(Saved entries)

== Segment start ==

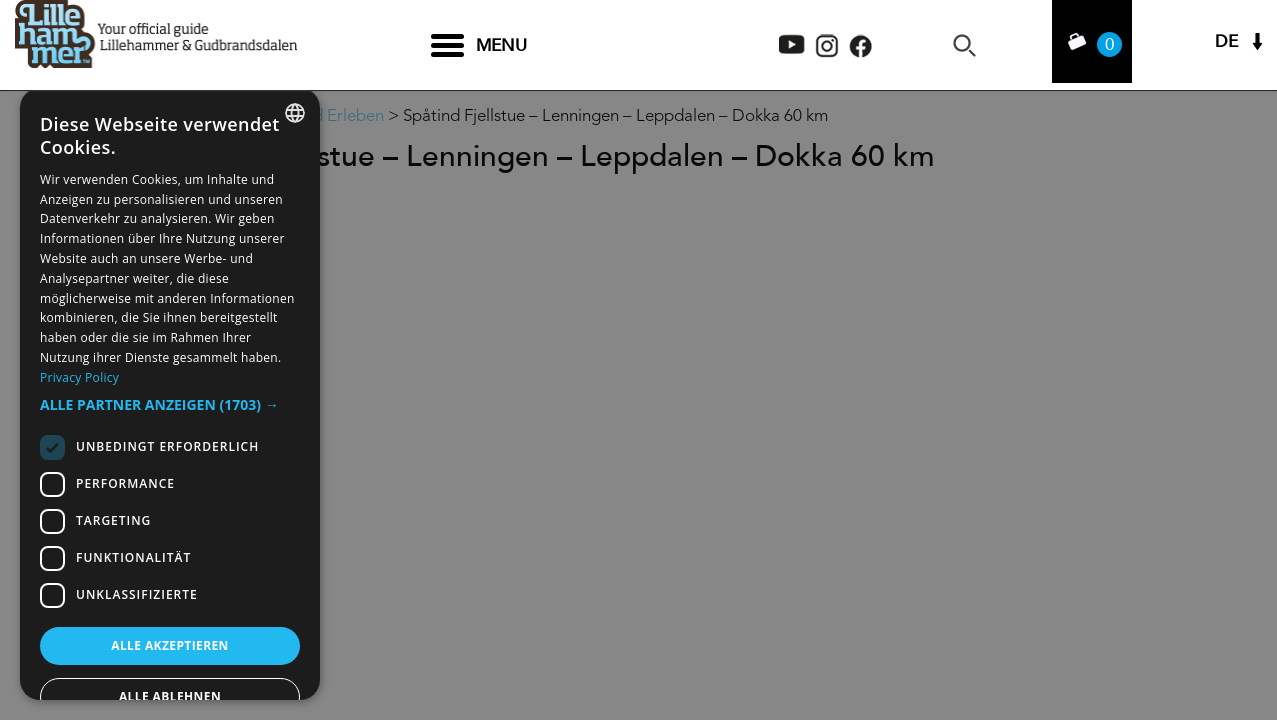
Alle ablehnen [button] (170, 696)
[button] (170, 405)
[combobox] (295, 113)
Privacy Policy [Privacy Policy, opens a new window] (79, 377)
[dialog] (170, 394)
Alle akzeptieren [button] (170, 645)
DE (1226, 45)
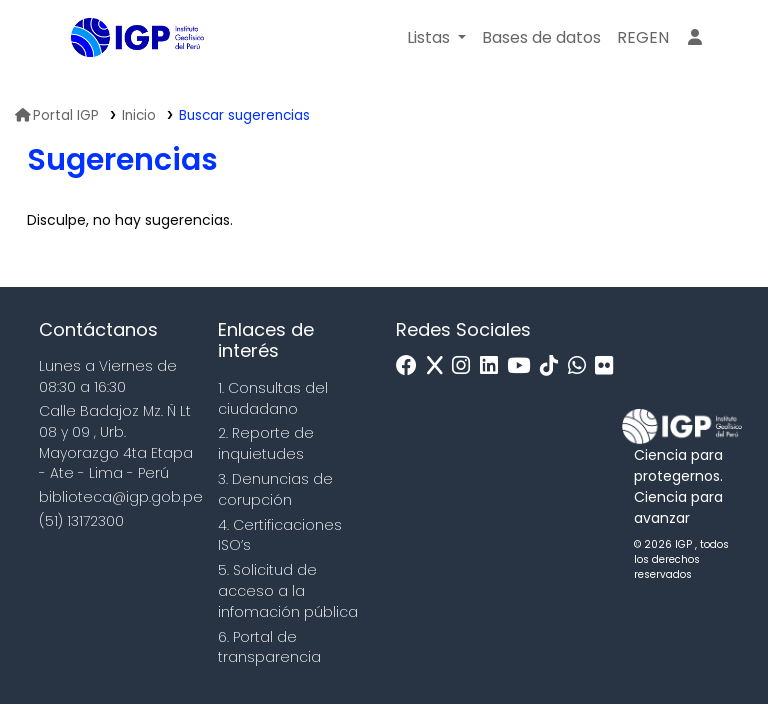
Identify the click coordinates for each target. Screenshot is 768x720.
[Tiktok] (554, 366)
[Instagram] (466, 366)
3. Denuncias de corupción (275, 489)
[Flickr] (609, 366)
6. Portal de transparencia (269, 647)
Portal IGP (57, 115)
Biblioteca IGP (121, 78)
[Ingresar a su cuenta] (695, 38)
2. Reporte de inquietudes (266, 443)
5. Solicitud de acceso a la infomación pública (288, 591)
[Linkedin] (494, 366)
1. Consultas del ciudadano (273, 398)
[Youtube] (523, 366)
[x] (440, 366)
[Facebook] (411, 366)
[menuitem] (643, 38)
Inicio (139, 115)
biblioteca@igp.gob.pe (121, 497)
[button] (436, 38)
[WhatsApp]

== Segment end ==

All entries, top to bottom, should be retyped exactly; the pictures should not be.

Alle ablehnen [button] (170, 696)
[button] (170, 405)
[combobox] (295, 113)
Privacy Policy [Privacy Policy, opens a new window] (79, 377)
[dialog] (170, 394)
Alle akzeptieren [button] (170, 645)
DE (1226, 45)
Identify the click coordinates for each target. Screenshot is 768x720.
[Tiktok] (554, 366)
[Instagram] (466, 366)
3. Denuncias de corupción (275, 489)
[Flickr] (609, 366)
6. Portal de transparencia (269, 647)
Portal IGP (57, 115)
Biblioteca IGP (121, 78)
[Ingresar a su cuenta] (695, 38)
2. Reporte de inquietudes (266, 443)
5. Solicitud de acceso a la infomación pública (288, 591)
[Linkedin] (494, 366)
1. Consultas del ciudadano (273, 398)
[Youtube] (523, 366)
[x] (440, 366)
[Facebook] (411, 366)
[menuitem] (643, 38)
Inicio (139, 115)
biblioteca@igp.gob.pe (121, 497)
[button] (436, 38)
[WhatsApp]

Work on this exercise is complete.